They bared in their petition that the deal was bereft of a public bidding which was clearly provided for by law.
Furthermore, the petitioners expressed fears over the Comelec’s technical skills and competency to maintain the machines while in its possession.

In their petition, the petitioners urged the SC to issue a temporary restraining order while the petition is awaiting resolution or ruling on the merits.

Likewise, they petitioned the high court to issue a mandamus compelling the Comelec to conduct a public bidding for the equipment.

They also pointed out the alleged technical infirmities during the 2010 polls which include delays in delivery, recall of compact flash cards, and disabling of important security features
 
Smartmatic-TIM won the contract for the automation of the 2010 presidential poll. It was the country’s first automated election to replace manual counting.

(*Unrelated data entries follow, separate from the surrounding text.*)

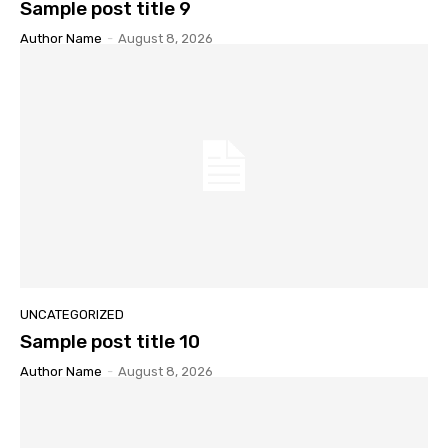
Sample post title 9
Author Name
-
August 8, 2026
UNCATEGORIZED
Sample post title 10
Author Name
-
August 8, 2026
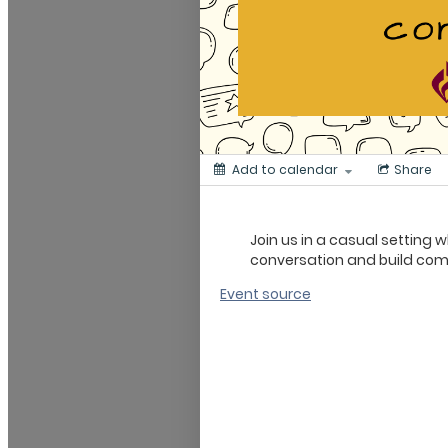
Add to calendar
Share
Join us in a casual setting
conversation and build co
Event source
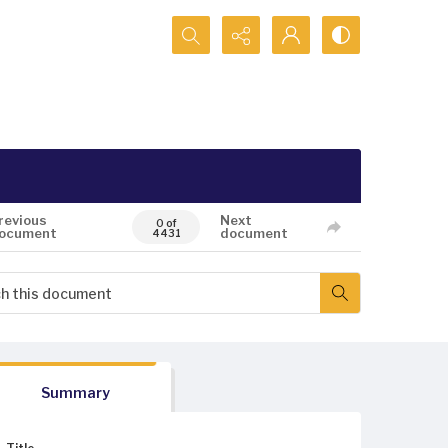
Search...
revious
Next
0 of
ocument
document
4431
Summary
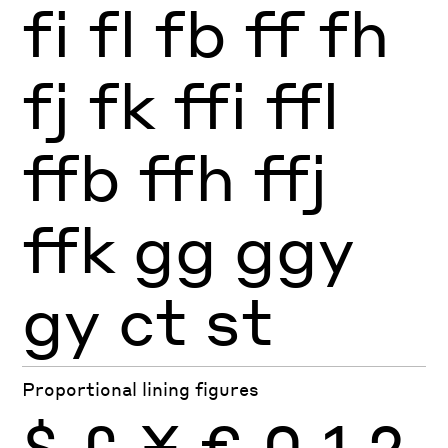
fi
fl
fb
ff
fh
fj
fk
ffi
ffl
ffb
ffh
ffj
ffk
gg
ggy
gy
ct
st
Proportional lining figures
$
£
¥
€
0
1
2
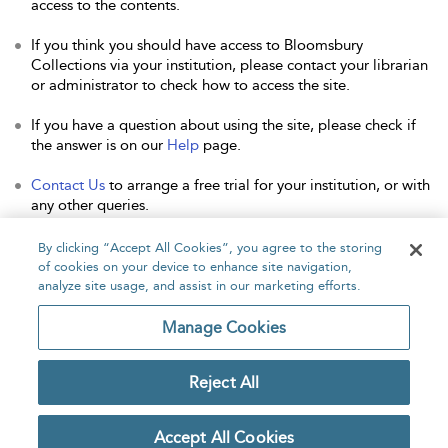
access to the contents.
If you think you should have access to Bloomsbury
Collections via your institution, please contact your librarian
or administrator to check how to access the site.
If you have a question about using the site, please check if
the answer is on our
Help
page.
Contact Us
to arrange a free trial for your institution, or with
any other queries.
By clicking “Accept All Cookies”, you agree to the storing
of cookies on your device to enhance site navigation,
analyze site usage, and assist in our marketing efforts.
Home
About
Accessibility
Contact Us
Manage Cookies
Reject All
Copyright Bloomsbury
Privacy Policy
Publishing Plc 2026
Accept All Cookies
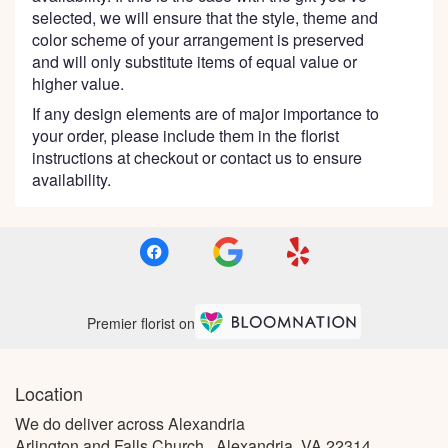
selected, we will ensure that the style, theme and
color scheme of your arrangement is preserved
and will only substitute items of equal value or
higher value.
If any design elements are of major importance to
your order, please include them in the florist
instructions at checkout or contact us to ensure
availability.
Premier florist on
Location
We do deliver across Alexandria
Arlington and Falls Church , Alexandria, VA 22314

Last year, the  Supreme Court  (SC) turned down for lack of merit the motion filed by an advocacy group seeking to cite the Comelec in contempt.
         The Center for Empowerment in Governance (Cenpeg)  claims that the poll body acted contumaciously in imposing restrictions on the review of the source codes for the automated elections.
          In a five-page resolution, the Court en banc held otherwise and said that the Comelec has valid reasons for imposing restrictions as part of security measures.
          Under the guidelines of the Comelec, an interested party may review the source code but it must first sign a non-disclosure agreement, submit the methodology for review he proposes to use, do the review in a restricted facility on a read-only copy, not take out the code or any part of it or bring copy equipment, and submit to Comelec a report after the review.
          The SC added that the source codes used in the elections remains to be the intellectual property of Smartmatic-Total Information Management Corp. as the latter has not ceded its ownership right to the Comelec.
          “None of these conditions, essentially designed to prevent copying, appropriation, and unauthorized use of the source code, has been demonstrated as making it impossible for Cenpeg to conduct a proper source code review. Cenpeg has not even attempted to do the review under such conditions,” the Court declared.
          Cenpeg, according to the Court, cannot demand the same conditions for review that Comelec allowed SysTest Labs, the international election n systems certification company that conducted the source code review and certification that the law required.

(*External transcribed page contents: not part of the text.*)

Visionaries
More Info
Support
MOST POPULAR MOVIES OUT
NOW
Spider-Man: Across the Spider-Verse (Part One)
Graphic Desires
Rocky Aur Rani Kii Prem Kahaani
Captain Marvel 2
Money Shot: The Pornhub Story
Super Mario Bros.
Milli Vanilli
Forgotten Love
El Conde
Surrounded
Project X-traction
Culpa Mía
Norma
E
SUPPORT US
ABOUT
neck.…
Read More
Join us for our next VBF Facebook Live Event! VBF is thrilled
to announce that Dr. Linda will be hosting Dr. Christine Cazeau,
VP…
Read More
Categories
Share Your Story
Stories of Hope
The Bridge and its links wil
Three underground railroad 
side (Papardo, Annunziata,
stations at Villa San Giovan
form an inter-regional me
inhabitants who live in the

          It explained that Systest Labs’ review and certification formed part of the process for completing the source code preparation. It is not the source code review contemplated for Cenpeg and other similarly placed parties or groups.

          In 2010 the Court issued a decision directing the Comelec to make the source codes for the AES technologies it used in the last May 10 national and local elections available to Cenpeg and other interested political parties or groups for independent review.

          Cenpeg claims that the source code remained important and relevant despite that the election had already been held in light of several admissions of errors and claims of fraud.

          Under RA 9369, the source code is described as the “human readable instructions that define what the computer equipment will do.

          In granting Cenpeg’s petition, the Court noted that Section 12 of Republic Act 9369 or the poll automation law  is clear that the Comelec is required to make the source code open to any interested party for review once an AES technology is selected for implementation.
   
          On  February 19, 2010, various groups, including Cenpeg presented a joint  statement that they had chosen not to take part in the scheduled source code review since it was limited to a “walkthrough” of the source codes.

          They noted that SysTest Labs, which conducted an earlier source code review and certification, did not work under the same restrictions and controls and was allowed four months to do the review.

    In its November 30, 2010 motion to cite Comelec in contempt, Cenpeg alleged that they demanded compliance with the Court’s decision but it refused to release to them the source code used in the elections.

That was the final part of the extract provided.